The Global Gaming League (ggl.com) is trying to start the same sort of professional gaming atmosphere in the U.S.... and your comment reminded me of their old slogan:
Stop playing with yourself .
Sure, the TOP GAMERS make over 200k a year (BTW - being a pro gamer also means you need to buy bleeding edge technology, so that 200k isn't much after you subtract your monthly computer upgrade budget), but most hardly make any... not to mention that you not only have to be fabulous with one game, but with at least one new game ever year or so. If you take a break, or have an off year or two, you are in debt.
You do realize that these Korean players are playing StarCraft, game for which a machine from five years ago was overkill. I mean the game requires a Pentium 90, 16 MB of RAM, and a 2X CD-ROM! The game is five years old!
Even if you were member of some sort of mythical pro gaming league that adopted new games as soon as they came out, I can't seriously imagine spending more than $5000 a year on upgrading hardware and buying the latest games. On a $300,000/year budget, that's chump change. Hell, on that kind of budget you could buy a sports car or two each year without feeling the strain.
I'll stick to my day job, thanks.
Geez, I hope it has nothing to do with making purchasing decisions for your company if you think you have to throw a significant portion of a 6-figure salary at staying competitive in StarCraft.
If it's for-profit but free, you're not the customer -- you're the product (e.g., the Slashdot Beta's "audience").
In the article, the author noted that the top player(s) can reach upwards of 400 APM.
This needs clarification about exactly what's going on here.
First off, this number is derived out of all the combined actions over the course of the game and divided by how many minutes the game was. There is a simple program created and written for this that analyzes each game through the replay details. If _anyone_ here plays StarCraft or it's younger brother WarCraft 3 (as both are considered professional games in Korea with WC3 becoming more and more popular) then you will know it's damn near impossible to accomplish anything efficiently with that high of an APM in the early game for about the first 2-4 minutes. To get that APM, keep in mind, he has to be clicking away approx. 6 times a second for the WHOLE match.
Yes, players can do this, but we gamers give it a special name: Spam clicking. As an avid gamer, spam clicking is one of the most obnoxious ways to show off your 1337 skills.
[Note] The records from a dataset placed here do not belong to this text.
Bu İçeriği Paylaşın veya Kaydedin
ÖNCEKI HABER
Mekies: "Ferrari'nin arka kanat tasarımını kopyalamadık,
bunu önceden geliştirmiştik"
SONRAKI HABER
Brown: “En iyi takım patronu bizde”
How do I know that 400 APM isn't possible, or at least where every click actually does something? Very simple, I've seen these replays, and by comparing top replays of players who spam click vs. those who don't, the highest _most efficient_ number is more are 150-175 APM, well below the 400 number the author glorified these players with. As you can probably tell, this works with marketers and advertising business, because I once tried to spam that much myself, and couldn't get higher than 250. People think it's supernatural.
What I wanna know is how can i get someone to pay me to be their videogame coach. "Hit jump! Go that way!"